PROMPT:
Please return the full listing word for word, leaving out any pictures.

DATA RECORDS:
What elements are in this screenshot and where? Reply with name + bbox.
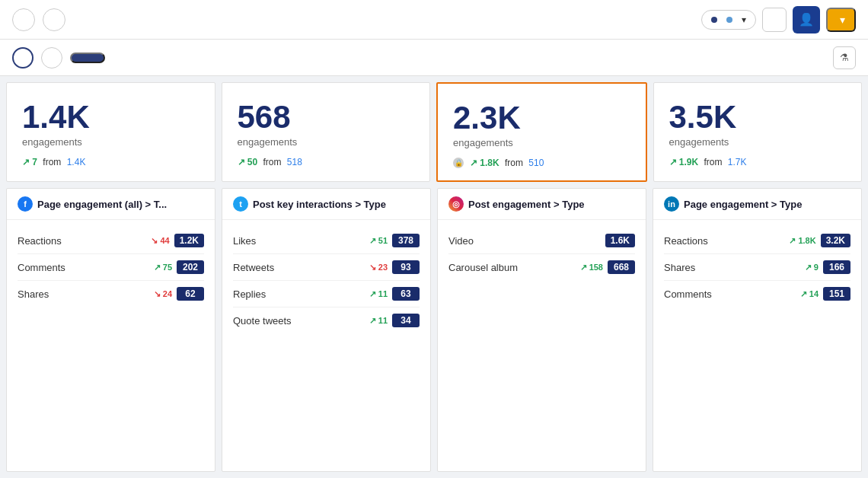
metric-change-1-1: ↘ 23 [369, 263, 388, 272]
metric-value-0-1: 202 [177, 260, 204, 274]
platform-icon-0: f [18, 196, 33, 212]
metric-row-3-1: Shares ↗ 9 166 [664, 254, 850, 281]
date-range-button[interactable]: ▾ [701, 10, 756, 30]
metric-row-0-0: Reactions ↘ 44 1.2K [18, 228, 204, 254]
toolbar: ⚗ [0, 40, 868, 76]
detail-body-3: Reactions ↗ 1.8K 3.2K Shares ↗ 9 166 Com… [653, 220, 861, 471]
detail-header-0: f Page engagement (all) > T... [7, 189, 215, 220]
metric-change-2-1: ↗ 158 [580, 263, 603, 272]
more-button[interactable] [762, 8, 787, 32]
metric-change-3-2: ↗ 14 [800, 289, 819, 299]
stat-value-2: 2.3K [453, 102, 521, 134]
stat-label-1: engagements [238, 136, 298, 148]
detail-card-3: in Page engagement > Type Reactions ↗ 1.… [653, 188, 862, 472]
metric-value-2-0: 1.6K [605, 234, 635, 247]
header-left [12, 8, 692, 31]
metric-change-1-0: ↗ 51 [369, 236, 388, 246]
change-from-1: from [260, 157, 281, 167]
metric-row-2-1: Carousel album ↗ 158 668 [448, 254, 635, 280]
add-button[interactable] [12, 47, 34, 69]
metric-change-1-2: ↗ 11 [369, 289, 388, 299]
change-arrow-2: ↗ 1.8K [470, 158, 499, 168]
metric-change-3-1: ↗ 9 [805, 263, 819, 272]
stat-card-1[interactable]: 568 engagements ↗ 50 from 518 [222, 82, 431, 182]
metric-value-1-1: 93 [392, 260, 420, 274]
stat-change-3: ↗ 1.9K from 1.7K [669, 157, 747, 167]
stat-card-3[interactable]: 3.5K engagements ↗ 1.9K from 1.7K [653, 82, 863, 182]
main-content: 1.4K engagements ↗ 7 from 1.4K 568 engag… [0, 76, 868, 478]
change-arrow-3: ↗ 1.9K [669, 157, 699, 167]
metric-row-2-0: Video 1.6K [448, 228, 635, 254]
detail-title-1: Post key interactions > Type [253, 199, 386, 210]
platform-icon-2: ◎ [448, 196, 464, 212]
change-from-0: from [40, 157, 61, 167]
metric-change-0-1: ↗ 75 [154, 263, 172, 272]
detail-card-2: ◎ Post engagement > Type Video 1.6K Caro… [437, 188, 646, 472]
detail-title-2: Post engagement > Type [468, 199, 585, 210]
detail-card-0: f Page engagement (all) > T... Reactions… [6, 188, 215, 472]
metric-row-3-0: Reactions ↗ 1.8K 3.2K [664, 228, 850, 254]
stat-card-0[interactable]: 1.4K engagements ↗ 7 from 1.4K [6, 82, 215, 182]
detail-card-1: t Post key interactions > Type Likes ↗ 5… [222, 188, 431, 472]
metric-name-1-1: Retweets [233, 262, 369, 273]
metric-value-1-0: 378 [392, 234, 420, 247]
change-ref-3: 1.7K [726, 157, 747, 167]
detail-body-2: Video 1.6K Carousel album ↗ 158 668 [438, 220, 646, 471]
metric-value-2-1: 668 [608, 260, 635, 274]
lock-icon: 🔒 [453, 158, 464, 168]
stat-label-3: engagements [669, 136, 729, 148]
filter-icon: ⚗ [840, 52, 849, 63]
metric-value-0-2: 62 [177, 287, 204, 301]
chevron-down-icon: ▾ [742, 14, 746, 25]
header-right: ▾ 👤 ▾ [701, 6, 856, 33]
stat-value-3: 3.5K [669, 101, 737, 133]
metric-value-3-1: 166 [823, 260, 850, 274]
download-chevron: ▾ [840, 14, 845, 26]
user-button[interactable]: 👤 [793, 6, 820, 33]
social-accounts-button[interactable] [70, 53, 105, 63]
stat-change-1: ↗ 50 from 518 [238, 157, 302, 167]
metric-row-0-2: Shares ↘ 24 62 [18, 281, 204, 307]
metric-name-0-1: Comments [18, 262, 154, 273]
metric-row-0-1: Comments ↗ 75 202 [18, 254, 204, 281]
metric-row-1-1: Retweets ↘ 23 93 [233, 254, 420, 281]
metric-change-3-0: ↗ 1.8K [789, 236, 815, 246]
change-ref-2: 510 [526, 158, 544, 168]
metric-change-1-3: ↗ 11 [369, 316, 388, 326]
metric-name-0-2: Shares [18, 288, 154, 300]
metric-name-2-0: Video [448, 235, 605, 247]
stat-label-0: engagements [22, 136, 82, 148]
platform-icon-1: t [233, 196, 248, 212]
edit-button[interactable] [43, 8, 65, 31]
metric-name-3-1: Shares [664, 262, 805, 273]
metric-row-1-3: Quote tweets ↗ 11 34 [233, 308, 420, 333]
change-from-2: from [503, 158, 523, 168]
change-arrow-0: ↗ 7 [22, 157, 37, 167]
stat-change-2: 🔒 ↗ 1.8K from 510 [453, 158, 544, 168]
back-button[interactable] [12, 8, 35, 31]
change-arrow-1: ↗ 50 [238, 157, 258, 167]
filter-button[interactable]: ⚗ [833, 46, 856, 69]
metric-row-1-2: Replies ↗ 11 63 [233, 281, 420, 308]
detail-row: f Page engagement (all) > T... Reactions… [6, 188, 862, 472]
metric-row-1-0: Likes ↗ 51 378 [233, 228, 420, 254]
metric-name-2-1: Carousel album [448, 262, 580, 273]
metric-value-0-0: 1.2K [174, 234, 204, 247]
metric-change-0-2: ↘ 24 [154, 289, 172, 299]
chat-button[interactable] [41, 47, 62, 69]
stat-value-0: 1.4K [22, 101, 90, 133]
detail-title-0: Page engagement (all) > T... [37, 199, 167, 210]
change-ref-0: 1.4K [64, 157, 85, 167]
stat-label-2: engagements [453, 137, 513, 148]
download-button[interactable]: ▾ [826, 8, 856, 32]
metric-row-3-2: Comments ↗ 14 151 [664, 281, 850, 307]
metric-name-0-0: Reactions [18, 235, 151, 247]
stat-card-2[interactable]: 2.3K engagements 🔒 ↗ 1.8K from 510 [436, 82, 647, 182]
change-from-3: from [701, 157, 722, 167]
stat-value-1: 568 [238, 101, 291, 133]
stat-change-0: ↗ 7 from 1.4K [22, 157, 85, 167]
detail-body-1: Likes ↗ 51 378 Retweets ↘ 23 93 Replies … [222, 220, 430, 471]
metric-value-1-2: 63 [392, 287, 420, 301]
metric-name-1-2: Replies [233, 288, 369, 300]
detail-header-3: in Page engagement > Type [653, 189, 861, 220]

SOLVED EXERCISE:
What elements are in this screenshot and where? Reply with name + bbox.
metric-change-1-1: ↘ 23 [369, 263, 388, 272]
metric-value-0-1: 202 [177, 260, 204, 274]
platform-icon-0: f [18, 196, 33, 212]
metric-row-3-1: Shares ↗ 9 166 [664, 254, 850, 281]
date-range-button[interactable]: ▾ [701, 10, 756, 30]
metric-row-0-0: Reactions ↘ 44 1.2K [18, 228, 204, 254]
toolbar: ⚗ [0, 40, 868, 76]
detail-body-3: Reactions ↗ 1.8K 3.2K Shares ↗ 9 166 Com… [653, 220, 861, 471]
detail-header-0: f Page engagement (all) > T... [7, 189, 215, 220]
metric-change-2-1: ↗ 158 [580, 263, 603, 272]
more-button[interactable] [762, 8, 787, 32]
metric-change-3-2: ↗ 14 [800, 289, 819, 299]
stat-value-2: 2.3K [453, 102, 521, 134]
stat-label-1: engagements [238, 136, 298, 148]
detail-card-3: in Page engagement > Type Reactions ↗ 1.… [653, 188, 862, 472]
metric-value-2-0: 1.6K [605, 234, 635, 247]
header-left [12, 8, 692, 31]
metric-change-1-0: ↗ 51 [369, 236, 388, 246]
change-from-1: from [260, 157, 281, 167]
metric-row-2-1: Carousel album ↗ 158 668 [448, 254, 635, 280]
add-button[interactable] [12, 47, 34, 69]
metric-change-1-2: ↗ 11 [369, 289, 388, 299]
change-arrow-2: ↗ 1.8K [470, 158, 499, 168]
metric-change-3-1: ↗ 9 [805, 263, 819, 272]
stat-card-1[interactable]: 568 engagements ↗ 50 from 518 [222, 82, 431, 182]
metric-value-1-1: 93 [392, 260, 420, 274]
stat-change-3: ↗ 1.9K from 1.7K [669, 157, 747, 167]
stat-card-3[interactable]: 3.5K engagements ↗ 1.9K from 1.7K [653, 82, 863, 182]
main-content: 1.4K engagements ↗ 7 from 1.4K 568 engag… [0, 76, 868, 478]
change-arrow-3: ↗ 1.9K [669, 157, 699, 167]
metric-row-2-0: Video 1.6K [448, 228, 635, 254]
detail-title-1: Post key interactions > Type [253, 199, 386, 210]
platform-icon-2: ◎ [448, 196, 464, 212]
change-from-0: from [40, 157, 61, 167]
metric-change-0-1: ↗ 75 [154, 263, 172, 272]
detail-card-2: ◎ Post engagement > Type Video 1.6K Caro… [437, 188, 646, 472]
detail-title-2: Post engagement > Type [468, 199, 585, 210]
detail-card-0: f Page engagement (all) > T... Reactions… [6, 188, 215, 472]
metric-row-3-0: Reactions ↗ 1.8K 3.2K [664, 228, 850, 254]
stat-card-0[interactable]: 1.4K engagements ↗ 7 from 1.4K [6, 82, 215, 182]
detail-card-1: t Post key interactions > Type Likes ↗ 5… [222, 188, 431, 472]
metric-name-1-1: Retweets [233, 262, 369, 273]
metric-value-1-0: 378 [392, 234, 420, 247]
change-ref-3: 1.7K [726, 157, 747, 167]
detail-body-2: Video 1.6K Carousel album ↗ 158 668 [438, 220, 646, 471]
metric-value-2-1: 668 [608, 260, 635, 274]
lock-icon: 🔒 [453, 158, 464, 168]
stat-label-3: engagements [669, 136, 729, 148]
filter-icon: ⚗ [840, 52, 849, 63]
metric-value-0-2: 62 [177, 287, 204, 301]
chevron-down-icon: ▾ [742, 14, 746, 25]
header-right: ▾ 👤 ▾ [701, 6, 856, 33]
stat-value-3: 3.5K [669, 101, 737, 133]
metric-value-3-1: 166 [823, 260, 850, 274]
download-chevron: ▾ [840, 14, 845, 26]
user-button[interactable]: 👤 [793, 6, 820, 33]
social-accounts-button[interactable] [70, 53, 105, 63]
stat-change-1: ↗ 50 from 518 [238, 157, 302, 167]
metric-row-0-2: Shares ↘ 24 62 [18, 281, 204, 307]
metric-name-0-1: Comments [18, 262, 154, 273]
metric-row-0-1: Comments ↗ 75 202 [18, 254, 204, 281]
metric-row-1-1: Retweets ↘ 23 93 [233, 254, 420, 281]
metric-change-3-0: ↗ 1.8K [789, 236, 815, 246]
change-ref-2: 510 [526, 158, 544, 168]
metric-change-1-3: ↗ 11 [369, 316, 388, 326]
metric-name-0-2: Shares [18, 288, 154, 300]
metric-name-2-0: Video [448, 235, 605, 247]
stat-label-0: engagements [22, 136, 82, 148]
platform-icon-1: t [233, 196, 248, 212]
edit-button[interactable] [43, 8, 65, 31]
metric-name-3-1: Shares [664, 262, 805, 273]
metric-row-1-3: Quote tweets ↗ 11 34 [233, 308, 420, 333]
change-from-2: from [503, 158, 523, 168]
change-arrow-0: ↗ 7 [22, 157, 37, 167]
stat-change-2: 🔒 ↗ 1.8K from 510 [453, 158, 544, 168]
back-button[interactable] [12, 8, 35, 31]
change-arrow-1: ↗ 50 [238, 157, 258, 167]
filter-button[interactable]: ⚗ [833, 46, 856, 69]
metric-row-1-2: Replies ↗ 11 63 [233, 281, 420, 308]
detail-row: f Page engagement (all) > T... Reactions… [6, 188, 862, 472]
metric-row-1-0: Likes ↗ 51 378 [233, 228, 420, 254]
metric-name-2-1: Carousel album [448, 262, 580, 273]
metric-value-0-0: 1.2K [174, 234, 204, 247]
metric-change-0-2: ↘ 24 [154, 289, 172, 299]
chat-button[interactable] [41, 47, 62, 69]
stat-value-0: 1.4K [22, 101, 90, 133]
detail-title-0: Page engagement (all) > T... [37, 199, 167, 210]
change-ref-0: 1.4K [64, 157, 85, 167]
stat-label-2: engagements [453, 137, 513, 148]
download-button[interactable]: ▾ [826, 8, 856, 32]
metric-row-3-2: Comments ↗ 14 151 [664, 281, 850, 307]
metric-name-0-0: Reactions [18, 235, 151, 247]
stat-card-2[interactable]: 2.3K engagements 🔒 ↗ 1.8K from 510 [436, 82, 647, 182]
change-from-3: from [701, 157, 722, 167]
stat-value-1: 568 [238, 101, 291, 133]
stat-change-0: ↗ 7 from 1.4K [22, 157, 85, 167]
detail-body-1: Likes ↗ 51 378 Retweets ↘ 23 93 Replies … [222, 220, 430, 471]
metric-value-1-2: 63 [392, 287, 420, 301]
metric-name-1-2: Replies [233, 288, 369, 300]
detail-header-3: in Page engagement > Type [653, 189, 861, 220]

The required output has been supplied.